LOT, which for years haemorrhaged government cash (the Polish state owns a 68 per cent stake) returned to the black in 2016 and last year made just over 280 million zloty (65.8 million euros) in profit. Its expansion into Budapest suggests that the airline is looking to grow even further, taking belated advantage of Hungarian flag-carrier Malev’s demise in 2012.

While Wizz Air has successfully filled the Malev breach within Europe, growing to become emerging Europe’s largest airline, its low-cost model precludes it from offering trans-continental routes.

“LOT is today the fastest growing airline in Europe and the only flag carrier from central and eastern Europe which has neither gone bust nor been taken over. What’s more, we are profitable,” said Konrad Majszyk, a LOT spokesperson. He also confirmed that after  establishing a partnership with Nordica in Estonia, the airline is interested in further consolidation of the aviation market in the region.

As far as emerging Europe is concerned, London City’s time appears to have come. Ahead of a major refit the airport has also recently sold a slot to Lithuania’s Ministry of Economy, which wants to see flights to the airport from Vilnius.

“We’ve been seeking a business flight to London for sometime,” said Virginijus Sinkevicius, Lithuania’s minister of economy. “We have lost quite a few investments due to a lack of air service between London and Vilnius.”

The ministry will now hold a tender to find an airline to operate the flights: LOT, either directly or through its affiliate Regional Jet, is one of the favourites to grab the route.

Unsurprisingly, other emerging European airlines are now, often speculatively, looking to LOT as a possible knight in shining armour. Troubled Croatian Airlines, which reported a loss of 79.6 million kuna (10.7 million euros) for the first half of 2018, has been looking for a strategic investor for some time. Polish newspaper Rzeczpospolita has said that LOT would be Zagreb’s preferred option. The newspaper has reported that the Croatian government has invited LOT to purchase part or 100 per cent of the airline.

“If LOT decides to take over another carrier, it would have to provide real impulse to our expansion. It is too early to comment on conversations that have not yet begun,” said Mr Kubicki.
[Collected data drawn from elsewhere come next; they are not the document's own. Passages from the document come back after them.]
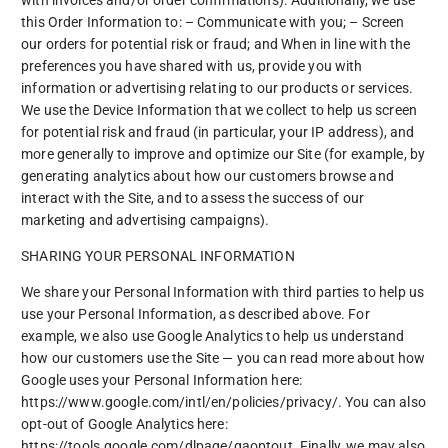
this Order Information to: – Communicate with you; – Screen
our orders for potential risk or fraud; and When in line with the
preferences you have shared with us, provide you with
information or advertising relating to our products or services.
We use the Device Information that we collect to help us screen
for potential risk and fraud (in particular, your IP address), and
more generally to improve and optimize our Site (for example, by
generating analytics about how our customers browse and
interact with the Site, and to assess the success of our
marketing and advertising campaigns).
SHARING YOUR PERSONAL INFORMATION
We share your Personal Information with third parties to help us
use your Personal Information, as described above. For
example, we also use Google Analytics to help us understand
how our customers use the Site — you can read more about how
Google uses your Personal Information here:
https://www.google.com/intl/en/policies/privacy/. You can also
opt-out of Google Analytics here:
https://tools.google.com/dlpage/gaoptout. Finally, we may also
Croatia is not the only regional airline looking for investment. The government of Moldova announced on August 3 that Air Moldova was up for sale at a fire-sale price: 48 million Moldovan lei (2.5 million euros). While at first glance a bargain, the airline accumulated 150 million lei worth of debt in 2018 and has total debts – which any buyer would have to assume – of approximately 1.2 billion lei.